I could spend more time talking about Flint and its neighborhoods. I could go on all day. It isn’t that the crises here aren’t severe – the hunger, the violence, the want, the desperation are all-too real – but when out-of-town journalists show up, snap a few pics of abandoned houses and parrot some depressing stats without sharing the great innovation and determination of Flint residents, they do a disservice to the people of this great city. Instead of gaping at how far Flint has fallen, out-of-towners should instead contemplate the ties that bind people to a community that has become, in their words, “hell.” They should consider the incredible stamina it takes to build a happy life in the midst of such obstacles. They might even learn something new. There is no shortage of such stories.

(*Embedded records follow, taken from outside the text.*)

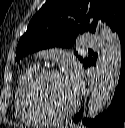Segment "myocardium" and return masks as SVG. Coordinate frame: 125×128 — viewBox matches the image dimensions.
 <instances>
[{"label": "myocardium", "mask_w": 125, "mask_h": 128, "mask_svg": "<svg viewBox=\"0 0 125 128\" xmlns=\"http://www.w3.org/2000/svg\"><path fill=\"white\" fill-rule=\"evenodd\" d=\"M61 72L57 69L47 68L39 71L31 80L29 84V96L35 107V109L43 116L47 121H59L72 115L79 104L78 98H75L72 105L59 112L50 110L44 103L41 96V87L46 80L51 77L60 75Z\"/></svg>", "instance_id": "f54148a6"}]
</instances>
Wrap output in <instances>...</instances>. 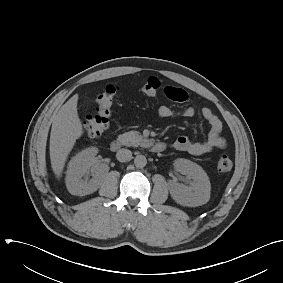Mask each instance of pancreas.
<instances>
[{"instance_id": "1", "label": "pancreas", "mask_w": 283, "mask_h": 283, "mask_svg": "<svg viewBox=\"0 0 283 283\" xmlns=\"http://www.w3.org/2000/svg\"><path fill=\"white\" fill-rule=\"evenodd\" d=\"M118 141L125 146L145 145L148 141L137 131H129L118 136Z\"/></svg>"}]
</instances>
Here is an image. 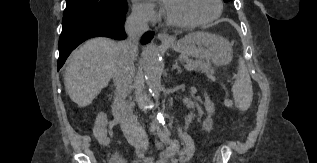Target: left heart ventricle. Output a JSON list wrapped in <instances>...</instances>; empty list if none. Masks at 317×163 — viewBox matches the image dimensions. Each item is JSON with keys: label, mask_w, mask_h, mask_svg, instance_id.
I'll return each mask as SVG.
<instances>
[{"label": "left heart ventricle", "mask_w": 317, "mask_h": 163, "mask_svg": "<svg viewBox=\"0 0 317 163\" xmlns=\"http://www.w3.org/2000/svg\"><path fill=\"white\" fill-rule=\"evenodd\" d=\"M162 3L174 18L185 22L209 18L216 11L215 0H162Z\"/></svg>", "instance_id": "obj_1"}]
</instances>
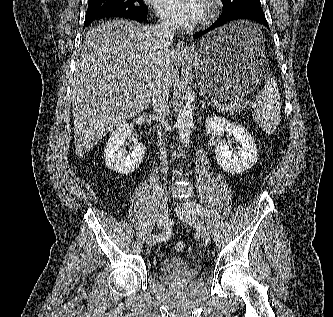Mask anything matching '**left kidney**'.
I'll return each instance as SVG.
<instances>
[{
    "instance_id": "left-kidney-1",
    "label": "left kidney",
    "mask_w": 333,
    "mask_h": 317,
    "mask_svg": "<svg viewBox=\"0 0 333 317\" xmlns=\"http://www.w3.org/2000/svg\"><path fill=\"white\" fill-rule=\"evenodd\" d=\"M205 128L206 132L213 137H220L228 132L241 144L237 153L230 150V145L227 143L219 142L216 145V160L224 171L240 174L256 164L258 159L257 145L244 126L231 123L220 116H211L206 119Z\"/></svg>"
}]
</instances>
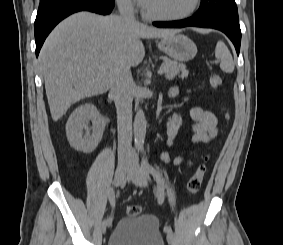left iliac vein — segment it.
Instances as JSON below:
<instances>
[{"instance_id":"left-iliac-vein-1","label":"left iliac vein","mask_w":283,"mask_h":245,"mask_svg":"<svg viewBox=\"0 0 283 245\" xmlns=\"http://www.w3.org/2000/svg\"><path fill=\"white\" fill-rule=\"evenodd\" d=\"M130 167L131 169L128 174L130 178L132 179V181L134 182V184L141 188L146 187L148 184V175L146 171L143 169V167L140 166L137 156L135 155L132 156ZM173 240H174L173 233L172 232L167 233L168 243L172 244Z\"/></svg>"}]
</instances>
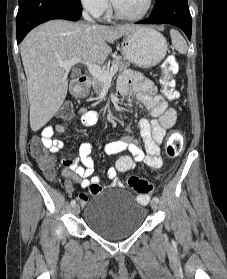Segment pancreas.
Segmentation results:
<instances>
[{"instance_id": "cf45deb5", "label": "pancreas", "mask_w": 227, "mask_h": 279, "mask_svg": "<svg viewBox=\"0 0 227 279\" xmlns=\"http://www.w3.org/2000/svg\"><path fill=\"white\" fill-rule=\"evenodd\" d=\"M116 66L119 71H124L129 67V63L124 62L121 58H115L111 62V67ZM106 70H109V67L106 68ZM105 82L93 77L92 79V87L96 94H100L102 89L104 88Z\"/></svg>"}]
</instances>
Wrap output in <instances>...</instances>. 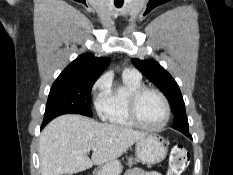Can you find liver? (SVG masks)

I could keep going. I could tell the story about the owners of the Atlas Coney Island who welcome me when I come in at three in the morning. Of my colleagues who produce art projects on a shoestring budget. Of the youth theater that provided a home for me and my friends when our world was fast becoming complicated and scary. I could keep going all day.
But I don’t have time. I want to take my daughter for a walk through the winter wonderland of our beautiful city.
My neighbor finished plowing the sidewalk and plowed my walk and driveway, too.
In Flint, we look out for each other.